# Part 3: Parse HTML Code With Beautiful Soup

- Find Elements by ID
- Find Elements by HTML Class Name
- Extract Text From HTML Elements
- Extract Attributes From HTML Elements

## ⚠️ Durabilty Warning ⚠️

Like [mentioned in the course](https://realpython.com/lessons/challenge-of-durability/), websites frequently change. Unfortunately the job board that you'll see in the course, indeed.com, has started to block scraping of their site since the recording of the course.

Just like in the associated written tutorial on [web scraping with beautiful soup](https://realpython.com/beautiful-soup-web-scraper-python/#scrape-the-fake-python-job-site), you can instead use [Real Python's fake jobs site](https://realpython.github.io/fake-jobs/) to practice scraping a static website.

All the concepts discussed in the course lessons are still accurate.
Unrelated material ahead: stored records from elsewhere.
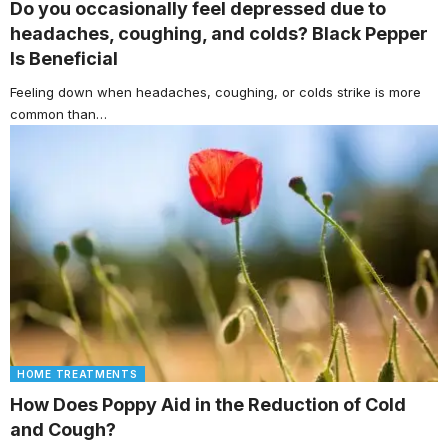
Do you occasionally feel depressed due to
headaches, coughing, and colds? Black Pepper
Is Beneficial
Feeling down when headaches, coughing, or colds strike is more
common than…
HOME TREATMENTS
How Does Poppy Aid in the Reduction of Cold
and Cough?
Translating what you see onto a different website will be a good learning opportunity where you'll have to synthesize the information and apply it practically.

In [None]:
# scrape the site
import requests

url = "https://realpython.github.io/fake-jobs/"
response = requests.get(url)

After scraping the HTML content, you continue working to pick out the info you need.

In [None]:
from bs4 import BeautifulSoup

In [None]:
soup = BeautifulSoup(response.content)

In [None]:
soup

What a soup!!! 🍜 Let's be picky and thin it out.

## Find Elements By ID

`id` attributes uniquely identify HTML elements. Let's find one we need with Developer Tools!

In [None]:
results = soup.find(id="ResultsContainer")

In [None]:
results

Better, but let's drill down some more

## Find Elements By Class Name

The job postings all have the same HTML `class`. Let's find all that are on this page.

In [None]:
jobs = results.find_all("div", class_="card-content")

In [None]:
len(jobs)  # how many?

In [None]:
jobs[0]  # let's check out just one of them

## Extract Text From HTML Elements

Next, let's target a specific text from the site and extract it from the surrounding HTML

In [None]:
title_element = jobs[0].find("h2")
title_element

In [None]:
title = title_element.text
title

In [None]:
# clean it up - not necessary here, but often helpful to remove whitespace
title.strip()

And now for all jobs, in a concise list comprehension:

In [None]:
job_titles = [job.find("h2").text.strip() for job in jobs]

In [None]:
job_titles

## Extract Attributes From HTML Elements

Apart from text content, HTML attributes can contain important information you want to parse, for example the URL where a link points to. Let's learn how to extract them.

In [None]:
apply_link = jobs[0].find("a", text="Apply")
apply_link

In [None]:
job_url = apply_link["href"]
job_url

With this, you are now able to access the specifc job posting, for example by using `requests` again:

In [None]:
job_site = requests.get(job_url)
job_soup = BeautifulSoup(job_site.content)

In [None]:
job_soup.text

You could set up a pipeline that follows the job posting details links and fetches the more detailed job description from there. You could set up some parameters by which to highlight or discard listings that contain certain key phrases.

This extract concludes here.